_WORK TO BE COMPLETED_: Apart from the pictures, return every line of the listing exactly.

_DATA FOR THE TASK_:

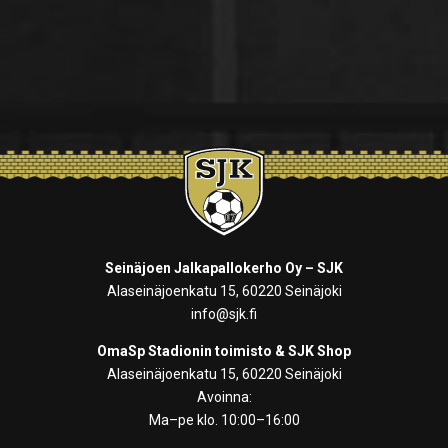
Seinäjoen Jalkapallokerho Oy – SJK
Alaseinäjoenkatu 15, 60220 Seinäjoki
info@sjk.fi
OmaSp Stadionin toimisto & SJK Shop
Alaseinäjoenkatu 15, 60220 Seinäjoki
Avoinna:
Ma–pe klo. 10:00–16:00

_TASK RESULT_:
Seinäjoen Jalkapallokerho Oy – SJK
Alaseinäjoenkatu 15, 60220 Seinäjoki
info@sjk.fi
OmaSp Stadionin toimisto & SJK Shop
Alaseinäjoenkatu 15, 60220 Seinäjoki
Avoinna:
Ma–pe klo. 10:00–16:00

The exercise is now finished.